On Fri, Nov 11, 2011 at 07:56:58PM +0800, Osier Yang wrote:
Hi, all
This is a basic implementation of libvirt Native Linux KVM
Tool driver. Note that this is just made with my own interest
and spare time, it's not an endorsement/effort by Red Hat,
and it isn't supported by Red Hat officially.
Basically, the driver is designed as *stateful*, as KVM tool
doesn't maintain any info about the guest except a socket which
for its own IPC. And it's implemented by using KVM tool binary,
which is name "kvm" currently, along with cgroup controllers
"cpuacct", and "memory" support. And as one of KVM tool's
pricinple is to allow both the non-root and root user to play with.

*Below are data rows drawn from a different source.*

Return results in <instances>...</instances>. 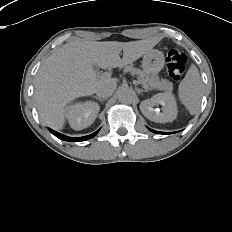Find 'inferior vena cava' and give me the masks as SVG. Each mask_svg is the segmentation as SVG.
<instances>
[{
	"label": "inferior vena cava",
	"mask_w": 232,
	"mask_h": 232,
	"mask_svg": "<svg viewBox=\"0 0 232 232\" xmlns=\"http://www.w3.org/2000/svg\"><path fill=\"white\" fill-rule=\"evenodd\" d=\"M116 82L113 80L103 81L97 88L96 94L102 98L110 97L116 89Z\"/></svg>",
	"instance_id": "602c4592"
}]
</instances>
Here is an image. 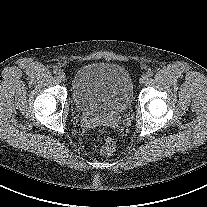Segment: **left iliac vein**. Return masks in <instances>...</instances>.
I'll return each mask as SVG.
<instances>
[{
	"instance_id": "4c4485c4",
	"label": "left iliac vein",
	"mask_w": 207,
	"mask_h": 207,
	"mask_svg": "<svg viewBox=\"0 0 207 207\" xmlns=\"http://www.w3.org/2000/svg\"><path fill=\"white\" fill-rule=\"evenodd\" d=\"M147 79H148V76L146 74H144L140 77L139 82L141 84H144L147 81Z\"/></svg>"
}]
</instances>
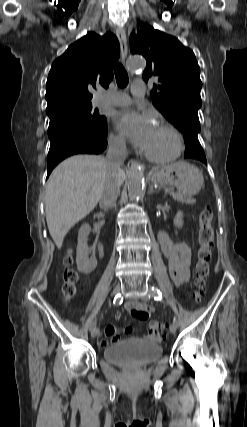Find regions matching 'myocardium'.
Here are the masks:
<instances>
[{
    "instance_id": "myocardium-1",
    "label": "myocardium",
    "mask_w": 247,
    "mask_h": 427,
    "mask_svg": "<svg viewBox=\"0 0 247 427\" xmlns=\"http://www.w3.org/2000/svg\"><path fill=\"white\" fill-rule=\"evenodd\" d=\"M158 127L165 129L172 135L174 139L173 150L167 155H153L145 150L142 151V154L146 159H148L153 163L164 164V163L172 162L180 156L183 150L182 136L180 132L170 123L162 122L158 125Z\"/></svg>"
}]
</instances>
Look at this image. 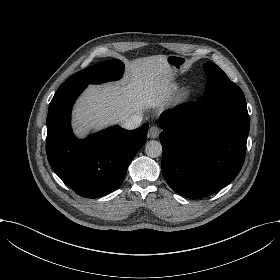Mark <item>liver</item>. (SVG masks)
Masks as SVG:
<instances>
[{
	"label": "liver",
	"mask_w": 280,
	"mask_h": 280,
	"mask_svg": "<svg viewBox=\"0 0 280 280\" xmlns=\"http://www.w3.org/2000/svg\"><path fill=\"white\" fill-rule=\"evenodd\" d=\"M174 70L166 55L137 58L125 64V75L119 82L90 85L73 111L74 133L85 137L90 130L122 124L130 116L142 115L147 99L161 94L170 86Z\"/></svg>",
	"instance_id": "1"
}]
</instances>
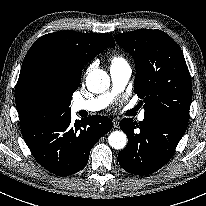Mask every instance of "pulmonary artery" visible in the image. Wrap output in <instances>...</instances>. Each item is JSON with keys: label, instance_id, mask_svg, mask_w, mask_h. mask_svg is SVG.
I'll return each instance as SVG.
<instances>
[{"label": "pulmonary artery", "instance_id": "obj_1", "mask_svg": "<svg viewBox=\"0 0 206 206\" xmlns=\"http://www.w3.org/2000/svg\"><path fill=\"white\" fill-rule=\"evenodd\" d=\"M132 69L126 62L118 63L111 66L110 76L112 82V90L98 97L88 100H76L73 102L72 107L74 111H88L96 112L107 107L115 98V96L123 91L131 77ZM145 118L144 113L138 115V120L143 121Z\"/></svg>", "mask_w": 206, "mask_h": 206}]
</instances>
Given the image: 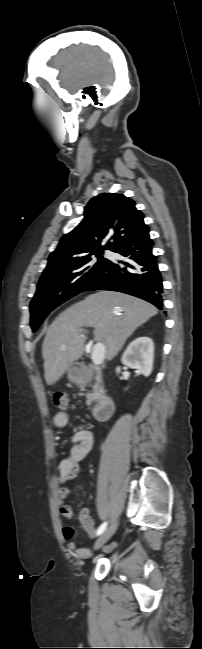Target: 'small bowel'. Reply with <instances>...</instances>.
Returning a JSON list of instances; mask_svg holds the SVG:
<instances>
[{"label": "small bowel", "instance_id": "1", "mask_svg": "<svg viewBox=\"0 0 202 649\" xmlns=\"http://www.w3.org/2000/svg\"><path fill=\"white\" fill-rule=\"evenodd\" d=\"M69 414L65 411H60L53 417V424L57 428H65L69 423ZM93 445L92 433L88 430H81L75 433L71 440L69 452L59 464L58 481L65 484L75 479L80 471V463L89 454ZM69 488L61 487L57 492L59 503V511L62 517L69 521L72 518V509L68 504ZM80 523L88 535L93 538L97 533L93 518L89 514L88 509H83L79 516ZM62 536L68 541V548L75 551L77 556L81 559H87L93 556L90 549L77 547L73 541L75 536V529L68 524L62 527ZM113 544L105 546L106 551H110Z\"/></svg>", "mask_w": 202, "mask_h": 649}]
</instances>
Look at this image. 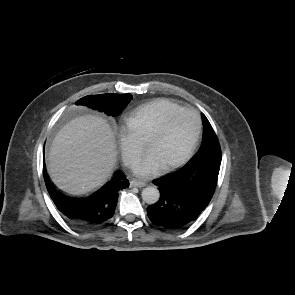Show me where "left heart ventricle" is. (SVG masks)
Returning a JSON list of instances; mask_svg holds the SVG:
<instances>
[{
  "label": "left heart ventricle",
  "mask_w": 295,
  "mask_h": 295,
  "mask_svg": "<svg viewBox=\"0 0 295 295\" xmlns=\"http://www.w3.org/2000/svg\"><path fill=\"white\" fill-rule=\"evenodd\" d=\"M195 130L194 116L180 114L172 120L163 136L148 146L147 152L154 156L161 167L173 162L188 149Z\"/></svg>",
  "instance_id": "b2bd125f"
}]
</instances>
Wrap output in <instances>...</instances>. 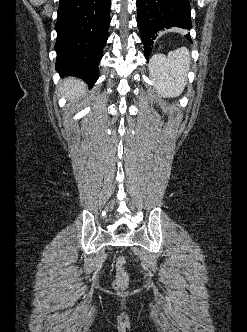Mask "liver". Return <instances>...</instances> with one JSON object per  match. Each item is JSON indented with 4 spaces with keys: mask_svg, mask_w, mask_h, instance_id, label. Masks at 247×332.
Segmentation results:
<instances>
[{
    "mask_svg": "<svg viewBox=\"0 0 247 332\" xmlns=\"http://www.w3.org/2000/svg\"><path fill=\"white\" fill-rule=\"evenodd\" d=\"M60 91L64 97L69 98L71 101L78 99L81 95L85 94L86 85L79 79L68 78L61 82Z\"/></svg>",
    "mask_w": 247,
    "mask_h": 332,
    "instance_id": "1",
    "label": "liver"
}]
</instances>
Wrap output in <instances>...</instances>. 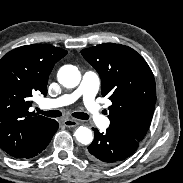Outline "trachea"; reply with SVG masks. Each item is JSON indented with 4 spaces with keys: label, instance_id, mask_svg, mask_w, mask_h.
Listing matches in <instances>:
<instances>
[{
    "label": "trachea",
    "instance_id": "1",
    "mask_svg": "<svg viewBox=\"0 0 183 183\" xmlns=\"http://www.w3.org/2000/svg\"><path fill=\"white\" fill-rule=\"evenodd\" d=\"M37 111L40 114L45 115L47 117H51V118H56V117L62 116V113L59 110L43 111V110L37 109ZM72 116L77 119H81V120L89 119V115L84 112H74V113H72Z\"/></svg>",
    "mask_w": 183,
    "mask_h": 183
}]
</instances>
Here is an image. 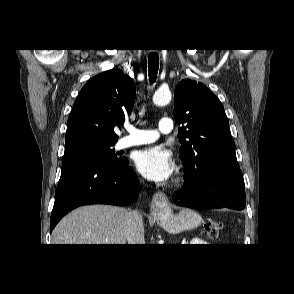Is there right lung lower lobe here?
Instances as JSON below:
<instances>
[{
	"instance_id": "obj_1",
	"label": "right lung lower lobe",
	"mask_w": 294,
	"mask_h": 294,
	"mask_svg": "<svg viewBox=\"0 0 294 294\" xmlns=\"http://www.w3.org/2000/svg\"><path fill=\"white\" fill-rule=\"evenodd\" d=\"M140 190L136 173L128 160L106 163L101 160H79L62 165L50 219V232L68 212L88 204L132 203Z\"/></svg>"
}]
</instances>
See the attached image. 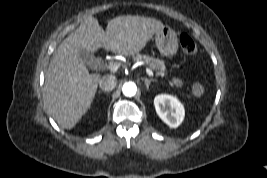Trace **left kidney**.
I'll return each mask as SVG.
<instances>
[{"instance_id": "left-kidney-1", "label": "left kidney", "mask_w": 267, "mask_h": 178, "mask_svg": "<svg viewBox=\"0 0 267 178\" xmlns=\"http://www.w3.org/2000/svg\"><path fill=\"white\" fill-rule=\"evenodd\" d=\"M154 106L158 116L171 128H177L184 119V107L179 100L168 94H160L154 98Z\"/></svg>"}]
</instances>
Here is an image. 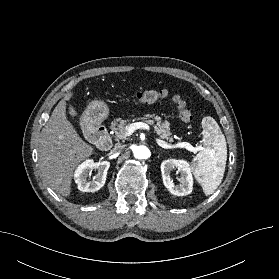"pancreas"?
Instances as JSON below:
<instances>
[{"instance_id": "obj_1", "label": "pancreas", "mask_w": 279, "mask_h": 279, "mask_svg": "<svg viewBox=\"0 0 279 279\" xmlns=\"http://www.w3.org/2000/svg\"><path fill=\"white\" fill-rule=\"evenodd\" d=\"M143 120L150 125H153L156 133L167 141L172 142L173 138L171 137L170 127L168 122H162L161 118L156 115H146ZM126 126H128V120H124L121 118H116L111 123V130L115 135L116 140H124L127 139L126 136Z\"/></svg>"}]
</instances>
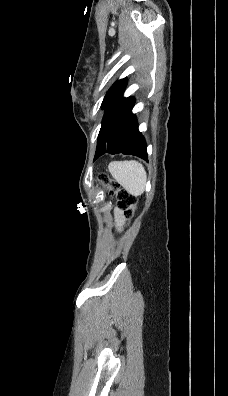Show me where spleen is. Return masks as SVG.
<instances>
[{"mask_svg": "<svg viewBox=\"0 0 228 396\" xmlns=\"http://www.w3.org/2000/svg\"><path fill=\"white\" fill-rule=\"evenodd\" d=\"M108 169L115 180L133 196H140L146 186L147 175L137 161L111 162Z\"/></svg>", "mask_w": 228, "mask_h": 396, "instance_id": "3e777b00", "label": "spleen"}]
</instances>
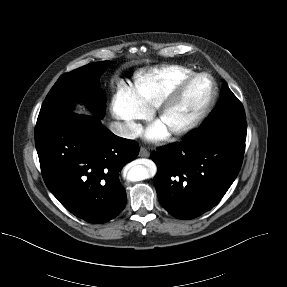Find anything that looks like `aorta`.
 I'll use <instances>...</instances> for the list:
<instances>
[{
	"instance_id": "762f6f07",
	"label": "aorta",
	"mask_w": 287,
	"mask_h": 287,
	"mask_svg": "<svg viewBox=\"0 0 287 287\" xmlns=\"http://www.w3.org/2000/svg\"><path fill=\"white\" fill-rule=\"evenodd\" d=\"M155 171V166L153 164H149L147 166L137 165L132 167L128 173L127 178L130 181L136 182L149 178Z\"/></svg>"
}]
</instances>
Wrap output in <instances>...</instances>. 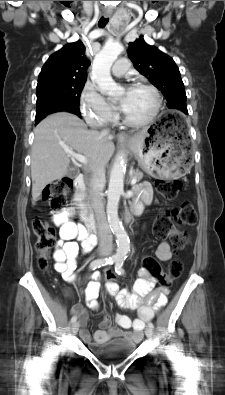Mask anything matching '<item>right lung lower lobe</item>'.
<instances>
[{"label":"right lung lower lobe","mask_w":225,"mask_h":395,"mask_svg":"<svg viewBox=\"0 0 225 395\" xmlns=\"http://www.w3.org/2000/svg\"><path fill=\"white\" fill-rule=\"evenodd\" d=\"M58 111H69V112L81 117L80 110H79L78 107L66 106V107L59 108V109H57V110H55L53 112H58ZM53 112H51V113H53ZM47 115H45V116H47ZM45 116L40 117V118H35V124H38Z\"/></svg>","instance_id":"right-lung-lower-lobe-1"}]
</instances>
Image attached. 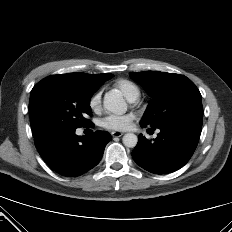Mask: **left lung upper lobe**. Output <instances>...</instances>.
<instances>
[{"instance_id":"1","label":"left lung upper lobe","mask_w":232,"mask_h":232,"mask_svg":"<svg viewBox=\"0 0 232 232\" xmlns=\"http://www.w3.org/2000/svg\"><path fill=\"white\" fill-rule=\"evenodd\" d=\"M152 97L140 123L151 127L181 116L202 115L201 94L187 77L159 71L130 72Z\"/></svg>"}]
</instances>
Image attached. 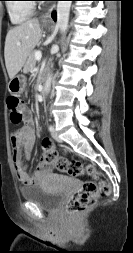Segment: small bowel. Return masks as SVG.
Listing matches in <instances>:
<instances>
[{"label": "small bowel", "instance_id": "obj_1", "mask_svg": "<svg viewBox=\"0 0 133 253\" xmlns=\"http://www.w3.org/2000/svg\"><path fill=\"white\" fill-rule=\"evenodd\" d=\"M35 127L32 114L27 111L24 125L16 130L11 136V144L13 150V162L17 179L23 185H31L41 181L46 174L52 171V164L46 162L42 156L37 170L33 175L27 172L24 159H28L31 155L35 144Z\"/></svg>", "mask_w": 133, "mask_h": 253}]
</instances>
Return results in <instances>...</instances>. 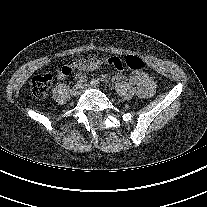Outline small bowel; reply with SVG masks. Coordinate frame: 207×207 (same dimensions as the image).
I'll use <instances>...</instances> for the list:
<instances>
[{"instance_id": "1", "label": "small bowel", "mask_w": 207, "mask_h": 207, "mask_svg": "<svg viewBox=\"0 0 207 207\" xmlns=\"http://www.w3.org/2000/svg\"><path fill=\"white\" fill-rule=\"evenodd\" d=\"M107 62L119 71L122 70L123 68V62L118 57H115V56L111 57L107 60ZM103 63L104 61L100 59H95L89 62L77 61L75 63V67L78 70H82V71H94L100 68L103 65ZM68 74H69V71L68 72H65L62 70L58 71V77L60 79H64ZM117 78L122 83H125V84L130 83V84L135 85L137 95L143 98L150 97L155 90V83L153 79L149 77L147 74H134L130 77L129 81H127L126 78L122 76L121 74H118Z\"/></svg>"}]
</instances>
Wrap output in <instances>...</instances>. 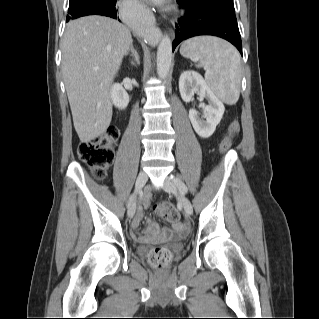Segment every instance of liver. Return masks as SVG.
<instances>
[{
    "instance_id": "liver-1",
    "label": "liver",
    "mask_w": 319,
    "mask_h": 319,
    "mask_svg": "<svg viewBox=\"0 0 319 319\" xmlns=\"http://www.w3.org/2000/svg\"><path fill=\"white\" fill-rule=\"evenodd\" d=\"M130 30L104 16L70 21L62 41V74L81 142L106 132L112 119L111 85L132 44Z\"/></svg>"
}]
</instances>
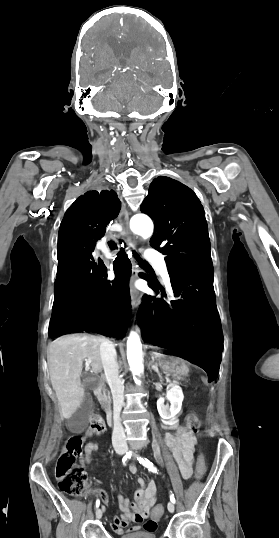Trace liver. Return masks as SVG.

The driver is designed to support root and non-root too, just
like QEMU does. Example of the connection URI:
virsh -c kvmtool:///system
virsh -c kvmtool:///session
virsh -c kvmtool+unix:///system
virsh -c kvmtool+unix:///session
The implementation can support more or less than 15 virsh commands
currently, including basic domain cycle operations (define/undefine,
start/destroy, suspend/resume, console, setmem, schedinfo, dumpxml,
,autostart, dominfo, etc.)
About the domain configuration:
* "kernel": must be specified as KVM tool only support boots
from the kernel currently (no integration with BIOS app yet).
* "disk": only virtio bus is supported, and device type must be 'disk'.
* "serial/console": only one console is supported, of type serial or
virtio (can extend to support multiple console as long as kvm tool
supports, libvirt already supported mutiple console, see upstream
commit 0873b688c).
* "p9fs": only support specifying the source dir, and mount tag, only
type of 'mount' is supported.
* "memballoon": only virtio is supported, and there is no way
to config the addr.
* Multiple "disk" and "p9fs" is supported.
* Graphics and network are not supported, will explain below.
Please see "[PATCH 7/8]" for an example of the domain config. (which
contains all the XMLs supported by current implementation).
The problems of Native Linux KVM Tool from libvirt p.o.v:
* Some destros package "qemu-kvm" as "kvm", also "kvm" is a long
established name for "KVM" itself, so naming the project as
"kvm" might be not a good idea. I assume it will be named
as "kvmtool" in this implementation, never mind this if you
don't like that, it can be updated easily. :-)
Yeah, naming the binary 'kvm' is just madness. I'd strongly recommend
using 'kvmtool' as the binary name to avoid confusion with existing
'kvm' binaries based on QEMU.
* It still doesn't have an official package yet, even no "make install".
means we have no way to check the dependancy and do the checking
when 'configure'. I assume it will be installed as "/usr/bin/kvmtool"
in this implementation. This is the main reason which can prevents
upstream libvirt accepting the patches I guess.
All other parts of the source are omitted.